# First Cheese Smoke



## roller (Sep 21, 2012)

food 007.JPG



__ roller
__ Sep 21, 2012






Did my first cheese smoke alstnight. Do not know why I wated so long to do this.Out side temp was 65* inside smoker temp was 69*. Smoked the cheese for 2.5 hrs per Gary`s advise. Now the wait...Thanks for looking..













food 006.JPG



__ roller
__ Sep 21, 2012


















food 009.JPG



__ roller
__ Sep 21, 2012


















food 010.JPG



__ roller
__ Sep 21, 2012


----------



## chef jimmyj (Sep 21, 2012)

I have not done Cheese in a long time but I got to get some now that the outside temps are perfect. Looks like you had a great run. The wait is long but I can attest to how much better it is the longer you wait. If you decide you like it, next time do a lot. I was blown away by how long it keeps under refrigeration. I had a piece in a Ziplock bag get lost in the refer and was great 3 months later. There are posts of guys that have it keep for years!...JJ


----------



## sound1 (Sep 21, 2012)

My wife says the Pepper Jack is my favorite.


----------



## chef jimmyj (Sep 21, 2012)

Sound1 said:


> My wife says the Pepper Jack is my favorite.


 
	

	
	
		
		



		
			






Sorry to laugh but...Did you forget which you like best!?!...JJ


----------



## roller (Sep 21, 2012)

Thanks guys...can`t wait to try it..


----------



## scarbelly (Sep 21, 2012)

Looks like it came out great. Now the wait is on


----------



## BGKYSmoker (Sep 21, 2012)

Well done my friend.


----------



## roller (Sep 21, 2012)

nepas said:


> Well done my friend.





Scarbelly said:


> Looks like it came out great. Now the wait is on


Thanks guys and the wait will be a long one...because I have to look at it everytime I open the frig door...


----------



## driedstick (Sep 21, 2012)

Lookin good what flavor of wood did you smoke with apple chery pit masters blend or what I'm doing some tonight also.


----------



## roller (Sep 23, 2012)

driedstick said:


> Lookin good what flavor of wood did you smoke with apple chery pit masters blend or what I'm doing some tonight also.

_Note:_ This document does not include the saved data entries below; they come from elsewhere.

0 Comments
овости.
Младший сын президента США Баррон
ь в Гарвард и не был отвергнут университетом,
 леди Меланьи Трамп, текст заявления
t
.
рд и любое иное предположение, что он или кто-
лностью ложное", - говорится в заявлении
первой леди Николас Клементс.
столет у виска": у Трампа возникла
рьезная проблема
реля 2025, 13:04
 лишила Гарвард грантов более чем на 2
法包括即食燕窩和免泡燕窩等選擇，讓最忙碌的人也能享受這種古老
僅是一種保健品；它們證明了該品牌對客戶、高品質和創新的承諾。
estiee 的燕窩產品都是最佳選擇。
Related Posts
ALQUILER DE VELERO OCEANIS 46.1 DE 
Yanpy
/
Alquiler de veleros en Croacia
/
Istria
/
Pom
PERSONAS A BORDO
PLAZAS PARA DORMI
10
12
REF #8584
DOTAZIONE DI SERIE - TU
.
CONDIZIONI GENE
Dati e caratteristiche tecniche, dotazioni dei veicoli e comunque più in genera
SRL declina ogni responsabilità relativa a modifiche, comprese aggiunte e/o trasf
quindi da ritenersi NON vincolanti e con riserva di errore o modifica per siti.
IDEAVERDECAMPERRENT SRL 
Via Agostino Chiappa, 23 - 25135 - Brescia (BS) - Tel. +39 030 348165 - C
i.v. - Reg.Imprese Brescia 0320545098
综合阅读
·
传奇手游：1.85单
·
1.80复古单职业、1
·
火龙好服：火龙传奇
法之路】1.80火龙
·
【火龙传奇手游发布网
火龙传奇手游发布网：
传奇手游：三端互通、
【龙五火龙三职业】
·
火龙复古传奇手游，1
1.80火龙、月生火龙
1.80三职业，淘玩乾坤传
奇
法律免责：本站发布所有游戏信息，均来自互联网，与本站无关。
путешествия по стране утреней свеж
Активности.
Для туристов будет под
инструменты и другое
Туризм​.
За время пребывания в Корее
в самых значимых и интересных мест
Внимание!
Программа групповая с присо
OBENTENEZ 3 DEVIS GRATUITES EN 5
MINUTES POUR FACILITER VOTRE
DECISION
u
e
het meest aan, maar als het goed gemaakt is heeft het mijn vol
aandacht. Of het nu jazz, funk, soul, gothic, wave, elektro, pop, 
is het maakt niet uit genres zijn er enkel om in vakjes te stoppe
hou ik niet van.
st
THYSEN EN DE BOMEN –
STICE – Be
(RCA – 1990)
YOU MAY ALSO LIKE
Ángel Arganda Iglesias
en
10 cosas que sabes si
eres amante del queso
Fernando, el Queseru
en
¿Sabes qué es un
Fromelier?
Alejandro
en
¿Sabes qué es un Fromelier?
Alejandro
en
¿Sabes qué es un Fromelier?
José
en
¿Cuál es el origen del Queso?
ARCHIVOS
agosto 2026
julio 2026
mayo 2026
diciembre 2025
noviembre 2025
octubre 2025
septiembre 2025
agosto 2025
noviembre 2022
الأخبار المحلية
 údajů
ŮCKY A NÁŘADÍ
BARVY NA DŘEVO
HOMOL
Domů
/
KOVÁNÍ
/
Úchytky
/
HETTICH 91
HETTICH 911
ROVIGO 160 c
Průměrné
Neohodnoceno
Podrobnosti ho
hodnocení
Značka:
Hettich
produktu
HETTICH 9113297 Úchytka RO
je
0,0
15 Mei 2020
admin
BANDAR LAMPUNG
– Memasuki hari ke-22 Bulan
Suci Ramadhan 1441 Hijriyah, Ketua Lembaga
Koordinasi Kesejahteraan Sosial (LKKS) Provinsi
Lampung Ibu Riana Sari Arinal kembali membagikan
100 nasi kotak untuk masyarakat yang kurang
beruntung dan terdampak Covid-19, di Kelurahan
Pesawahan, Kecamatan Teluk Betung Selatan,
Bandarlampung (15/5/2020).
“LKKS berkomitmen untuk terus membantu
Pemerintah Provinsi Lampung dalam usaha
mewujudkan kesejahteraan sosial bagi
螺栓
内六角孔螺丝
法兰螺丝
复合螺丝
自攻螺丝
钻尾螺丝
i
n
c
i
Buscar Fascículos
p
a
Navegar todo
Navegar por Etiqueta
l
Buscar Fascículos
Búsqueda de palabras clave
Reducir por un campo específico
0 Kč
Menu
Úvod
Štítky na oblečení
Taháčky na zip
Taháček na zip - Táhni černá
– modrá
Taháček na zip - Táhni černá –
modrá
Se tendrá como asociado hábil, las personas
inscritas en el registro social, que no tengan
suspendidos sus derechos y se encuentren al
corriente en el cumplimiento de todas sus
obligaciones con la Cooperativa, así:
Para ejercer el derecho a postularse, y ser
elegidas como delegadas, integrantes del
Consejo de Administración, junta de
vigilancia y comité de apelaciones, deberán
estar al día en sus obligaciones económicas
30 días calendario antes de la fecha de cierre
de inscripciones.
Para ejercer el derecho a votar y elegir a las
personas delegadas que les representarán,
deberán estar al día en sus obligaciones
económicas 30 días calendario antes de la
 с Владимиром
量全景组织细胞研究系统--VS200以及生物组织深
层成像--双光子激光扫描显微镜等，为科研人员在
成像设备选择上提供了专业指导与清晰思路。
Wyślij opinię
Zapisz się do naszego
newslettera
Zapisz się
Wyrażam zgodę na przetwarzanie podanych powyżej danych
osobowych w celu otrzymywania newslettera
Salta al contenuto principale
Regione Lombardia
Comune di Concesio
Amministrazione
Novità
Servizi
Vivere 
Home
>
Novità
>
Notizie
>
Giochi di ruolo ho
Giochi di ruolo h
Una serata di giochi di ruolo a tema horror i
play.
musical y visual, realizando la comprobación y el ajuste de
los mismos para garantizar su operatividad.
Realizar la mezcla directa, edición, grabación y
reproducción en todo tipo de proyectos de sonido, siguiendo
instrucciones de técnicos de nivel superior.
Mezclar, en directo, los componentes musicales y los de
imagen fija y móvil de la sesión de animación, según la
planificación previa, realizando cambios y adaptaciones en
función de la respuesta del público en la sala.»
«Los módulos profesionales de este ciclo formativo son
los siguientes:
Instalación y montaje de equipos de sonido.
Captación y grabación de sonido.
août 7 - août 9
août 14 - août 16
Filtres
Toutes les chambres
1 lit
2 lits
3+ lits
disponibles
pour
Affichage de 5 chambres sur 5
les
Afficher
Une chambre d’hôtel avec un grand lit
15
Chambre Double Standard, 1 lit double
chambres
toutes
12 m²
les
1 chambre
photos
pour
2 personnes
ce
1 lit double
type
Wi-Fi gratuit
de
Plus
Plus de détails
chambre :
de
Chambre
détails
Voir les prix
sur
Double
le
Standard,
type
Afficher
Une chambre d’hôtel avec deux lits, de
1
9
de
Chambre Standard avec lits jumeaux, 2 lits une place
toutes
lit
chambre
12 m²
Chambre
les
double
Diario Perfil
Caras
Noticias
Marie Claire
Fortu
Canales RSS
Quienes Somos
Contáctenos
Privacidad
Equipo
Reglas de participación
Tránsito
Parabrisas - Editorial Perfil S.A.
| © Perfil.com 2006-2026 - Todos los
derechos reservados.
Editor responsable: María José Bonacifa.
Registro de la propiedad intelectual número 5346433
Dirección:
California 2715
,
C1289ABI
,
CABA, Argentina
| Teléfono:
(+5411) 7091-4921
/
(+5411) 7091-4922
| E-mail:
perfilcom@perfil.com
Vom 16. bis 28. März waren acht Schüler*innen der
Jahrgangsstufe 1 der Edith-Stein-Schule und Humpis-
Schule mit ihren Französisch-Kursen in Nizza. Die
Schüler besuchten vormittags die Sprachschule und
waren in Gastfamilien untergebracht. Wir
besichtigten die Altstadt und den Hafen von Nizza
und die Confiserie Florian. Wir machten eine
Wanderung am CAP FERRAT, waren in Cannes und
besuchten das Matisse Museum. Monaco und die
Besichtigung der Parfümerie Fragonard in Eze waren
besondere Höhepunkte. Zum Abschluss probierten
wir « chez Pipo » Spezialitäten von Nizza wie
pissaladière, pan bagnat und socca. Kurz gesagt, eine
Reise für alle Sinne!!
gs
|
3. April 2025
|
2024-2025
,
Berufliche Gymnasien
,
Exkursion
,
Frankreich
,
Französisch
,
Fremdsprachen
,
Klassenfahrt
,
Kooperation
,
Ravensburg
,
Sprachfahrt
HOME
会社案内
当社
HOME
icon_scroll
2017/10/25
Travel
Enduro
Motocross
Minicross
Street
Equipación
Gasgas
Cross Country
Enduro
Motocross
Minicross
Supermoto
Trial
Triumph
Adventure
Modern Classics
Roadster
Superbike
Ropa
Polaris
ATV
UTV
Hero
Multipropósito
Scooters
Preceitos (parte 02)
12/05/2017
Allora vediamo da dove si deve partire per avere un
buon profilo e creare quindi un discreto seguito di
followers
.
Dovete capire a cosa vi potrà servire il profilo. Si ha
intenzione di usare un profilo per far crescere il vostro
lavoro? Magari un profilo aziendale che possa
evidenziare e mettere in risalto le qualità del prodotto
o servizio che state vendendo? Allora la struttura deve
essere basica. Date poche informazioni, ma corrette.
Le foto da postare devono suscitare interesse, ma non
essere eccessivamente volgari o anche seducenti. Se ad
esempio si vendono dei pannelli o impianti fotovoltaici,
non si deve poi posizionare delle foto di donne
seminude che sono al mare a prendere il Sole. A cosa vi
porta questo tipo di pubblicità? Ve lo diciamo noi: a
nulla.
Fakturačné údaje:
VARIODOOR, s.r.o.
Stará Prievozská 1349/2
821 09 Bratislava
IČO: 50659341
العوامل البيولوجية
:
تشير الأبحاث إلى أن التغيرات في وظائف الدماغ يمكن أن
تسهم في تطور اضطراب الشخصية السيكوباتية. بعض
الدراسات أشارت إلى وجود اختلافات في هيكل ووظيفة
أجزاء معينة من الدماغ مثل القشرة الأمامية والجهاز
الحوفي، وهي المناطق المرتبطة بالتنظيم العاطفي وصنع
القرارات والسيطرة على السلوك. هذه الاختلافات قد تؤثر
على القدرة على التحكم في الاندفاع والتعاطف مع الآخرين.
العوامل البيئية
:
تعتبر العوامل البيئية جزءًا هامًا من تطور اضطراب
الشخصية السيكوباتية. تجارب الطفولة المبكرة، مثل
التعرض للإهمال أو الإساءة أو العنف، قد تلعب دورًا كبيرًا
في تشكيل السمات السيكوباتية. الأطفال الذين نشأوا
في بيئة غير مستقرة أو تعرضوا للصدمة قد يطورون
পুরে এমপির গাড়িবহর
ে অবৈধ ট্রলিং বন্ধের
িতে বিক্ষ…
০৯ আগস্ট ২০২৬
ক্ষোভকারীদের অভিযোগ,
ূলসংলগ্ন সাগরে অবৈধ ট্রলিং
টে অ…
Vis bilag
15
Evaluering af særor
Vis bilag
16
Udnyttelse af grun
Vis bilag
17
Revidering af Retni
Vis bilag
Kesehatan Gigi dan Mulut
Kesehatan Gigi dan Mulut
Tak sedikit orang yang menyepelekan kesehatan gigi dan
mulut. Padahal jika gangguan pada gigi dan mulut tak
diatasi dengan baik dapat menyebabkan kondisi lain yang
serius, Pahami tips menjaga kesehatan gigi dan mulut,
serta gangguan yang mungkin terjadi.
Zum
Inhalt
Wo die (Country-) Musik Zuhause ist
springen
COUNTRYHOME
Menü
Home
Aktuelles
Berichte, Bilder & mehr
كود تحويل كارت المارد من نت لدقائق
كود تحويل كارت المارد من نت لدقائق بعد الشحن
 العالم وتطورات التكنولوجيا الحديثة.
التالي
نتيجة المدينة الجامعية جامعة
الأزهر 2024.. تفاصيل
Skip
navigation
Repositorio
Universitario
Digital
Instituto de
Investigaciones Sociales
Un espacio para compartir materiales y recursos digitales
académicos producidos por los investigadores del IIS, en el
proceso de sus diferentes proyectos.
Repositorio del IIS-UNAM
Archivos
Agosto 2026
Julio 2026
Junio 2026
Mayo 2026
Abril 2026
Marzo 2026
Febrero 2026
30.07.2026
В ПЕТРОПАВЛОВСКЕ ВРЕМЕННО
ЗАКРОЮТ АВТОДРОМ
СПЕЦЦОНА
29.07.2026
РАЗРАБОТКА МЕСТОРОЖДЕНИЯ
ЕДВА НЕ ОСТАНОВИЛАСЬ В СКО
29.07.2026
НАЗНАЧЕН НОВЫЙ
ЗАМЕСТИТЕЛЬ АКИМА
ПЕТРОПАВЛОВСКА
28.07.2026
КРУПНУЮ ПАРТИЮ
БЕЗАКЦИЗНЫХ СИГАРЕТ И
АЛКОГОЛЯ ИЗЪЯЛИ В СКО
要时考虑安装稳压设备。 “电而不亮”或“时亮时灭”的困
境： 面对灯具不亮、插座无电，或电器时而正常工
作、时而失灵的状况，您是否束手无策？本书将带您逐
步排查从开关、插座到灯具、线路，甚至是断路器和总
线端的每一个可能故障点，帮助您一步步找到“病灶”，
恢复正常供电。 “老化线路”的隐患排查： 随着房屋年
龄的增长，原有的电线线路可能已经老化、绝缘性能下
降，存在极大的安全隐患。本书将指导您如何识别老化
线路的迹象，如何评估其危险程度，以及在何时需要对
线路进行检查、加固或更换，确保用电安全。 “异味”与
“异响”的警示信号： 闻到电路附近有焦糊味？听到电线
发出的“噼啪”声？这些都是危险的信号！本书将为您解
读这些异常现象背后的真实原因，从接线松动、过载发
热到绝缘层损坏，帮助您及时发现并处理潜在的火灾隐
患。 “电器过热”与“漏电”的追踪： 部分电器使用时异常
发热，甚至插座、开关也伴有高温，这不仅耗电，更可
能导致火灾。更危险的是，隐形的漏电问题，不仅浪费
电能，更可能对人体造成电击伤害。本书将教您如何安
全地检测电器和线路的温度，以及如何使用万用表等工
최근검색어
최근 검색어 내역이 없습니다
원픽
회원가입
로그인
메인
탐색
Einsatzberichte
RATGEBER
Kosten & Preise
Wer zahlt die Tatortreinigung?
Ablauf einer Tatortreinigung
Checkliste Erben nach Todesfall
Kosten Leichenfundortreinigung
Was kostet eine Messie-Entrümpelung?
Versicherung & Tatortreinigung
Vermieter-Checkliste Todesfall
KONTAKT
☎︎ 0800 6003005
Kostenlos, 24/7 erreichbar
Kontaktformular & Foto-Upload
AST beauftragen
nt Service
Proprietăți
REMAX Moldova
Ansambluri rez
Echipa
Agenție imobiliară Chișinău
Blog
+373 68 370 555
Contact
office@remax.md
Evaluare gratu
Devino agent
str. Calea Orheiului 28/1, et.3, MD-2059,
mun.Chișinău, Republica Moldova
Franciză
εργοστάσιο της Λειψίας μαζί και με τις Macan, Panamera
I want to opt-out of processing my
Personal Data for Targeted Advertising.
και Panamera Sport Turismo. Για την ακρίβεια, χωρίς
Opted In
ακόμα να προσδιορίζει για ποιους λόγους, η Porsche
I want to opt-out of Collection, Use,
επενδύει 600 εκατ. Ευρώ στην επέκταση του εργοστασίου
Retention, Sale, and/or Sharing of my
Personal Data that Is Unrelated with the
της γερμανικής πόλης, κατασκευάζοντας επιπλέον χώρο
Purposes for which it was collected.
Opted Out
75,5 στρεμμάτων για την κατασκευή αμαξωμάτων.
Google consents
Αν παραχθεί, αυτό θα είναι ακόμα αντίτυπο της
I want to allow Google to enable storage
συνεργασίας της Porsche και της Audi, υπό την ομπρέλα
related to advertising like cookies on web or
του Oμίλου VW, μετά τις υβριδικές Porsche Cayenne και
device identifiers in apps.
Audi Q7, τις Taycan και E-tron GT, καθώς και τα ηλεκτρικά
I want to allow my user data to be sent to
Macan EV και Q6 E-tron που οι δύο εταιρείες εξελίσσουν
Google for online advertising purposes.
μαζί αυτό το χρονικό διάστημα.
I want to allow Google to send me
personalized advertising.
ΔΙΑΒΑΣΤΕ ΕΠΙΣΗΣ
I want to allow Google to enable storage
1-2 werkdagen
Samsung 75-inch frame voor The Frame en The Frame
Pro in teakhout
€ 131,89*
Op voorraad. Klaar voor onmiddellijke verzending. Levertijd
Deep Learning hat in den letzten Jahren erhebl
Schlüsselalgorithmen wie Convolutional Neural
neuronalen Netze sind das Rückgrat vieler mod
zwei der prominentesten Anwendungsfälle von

Thanks I used Hickory Pellets and smoked for 2.5 hrs ..


----------



## smokinhusker (Sep 24, 2012)

Looks outstanding! The wait is the killer...so now I smoke some when I get down to 2-3 packages so it's mellowed out when I run out!


----------



## roller (Sep 25, 2012)

Some of this cheese that I have looked at is real expensive..


----------



## scarbelly (Sep 26, 2012)

That is the fun - trying new stuff


----------